Cluster analysis attempts to arrange data objects into groups or clusters according to similarity. The assumption is that the objects in a cluster will be similar to one other and different from the objects in other clusters. The greater the similarity or homogeneity within a cluster, and the greater the difference between clusters, the better or more distinct the clustering.
The cluster analysis technique used here is called partitioning around medoids. The medoid is that cluster member which is the least far away on average from its fellow members along the dimensions in the data set. Imagine the medoid as something like the sun in a solar system governed by the force of similarity rather than gravity. Other wards are arranged around it like planets at varying distances of similarity.
An alternative way of expressing within-cluster similarity and between-cluster dissimilarity is through a single measure called a silhouette statistic. Sometimes the medoid is the ward with the highest silhouette value in the cluster, and sometimes it isn't. But, like the mean and median of a set of values, the two aren't independent of one another.
Silhouettes are convenient as a quick and easy way for displaying which wards fit well into their clusters and which don't. On the cluster maps a rough idea of a ward's silhouette value is shown by how rich and saturated its colour is. Less typical wards are shown as progressively more washed-out. Some wards have such low silhouette values that I have decided to remove them altogether from their clusters. They're coloured dark grey on the map and treated as uncategorised.

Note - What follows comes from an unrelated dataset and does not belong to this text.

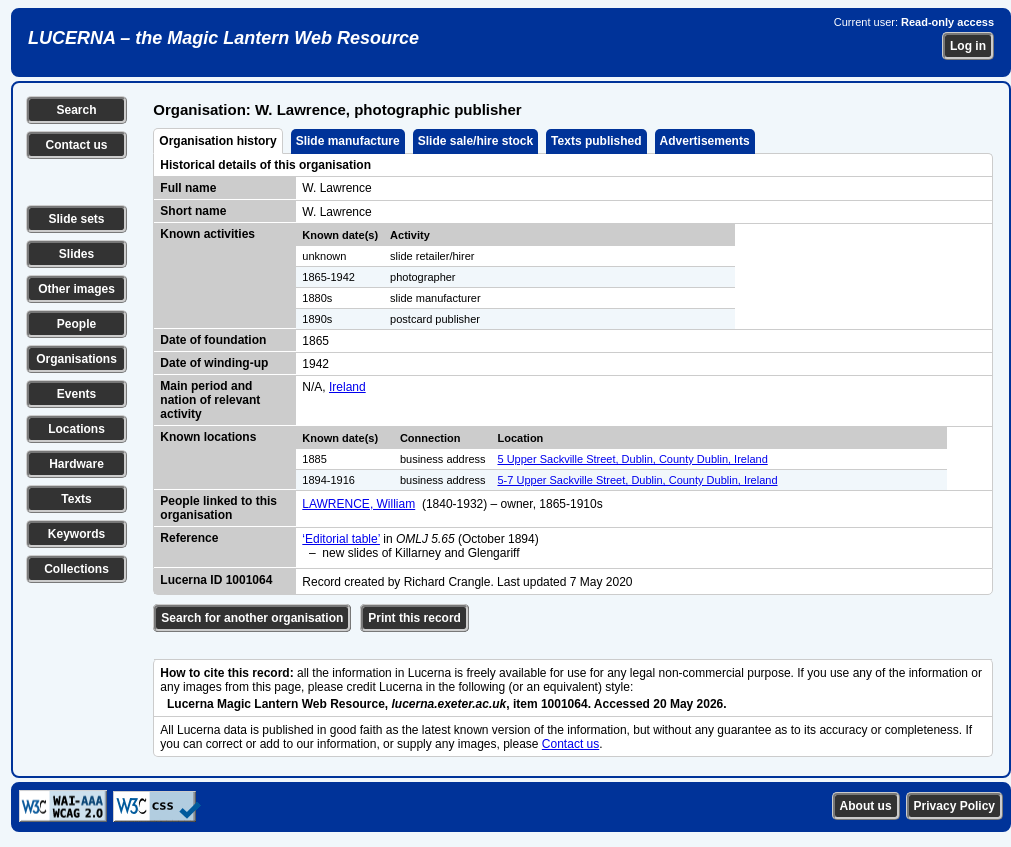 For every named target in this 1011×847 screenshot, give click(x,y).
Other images (76, 289)
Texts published (596, 141)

The analysis cannot by itself give a definitive answer as to how many clusters the data set should be partitioned into. In this instance, the software was instructed to produce 12 clusters as a trade-off between having a manageable number of wards to record in, but not so few that each cluster would be too heterogenous to be meaningful. Also, 12 is an attractive number, as in Jonathan Prior's 12 Gates to the City. Whether the right balance has been struck remains to be seen.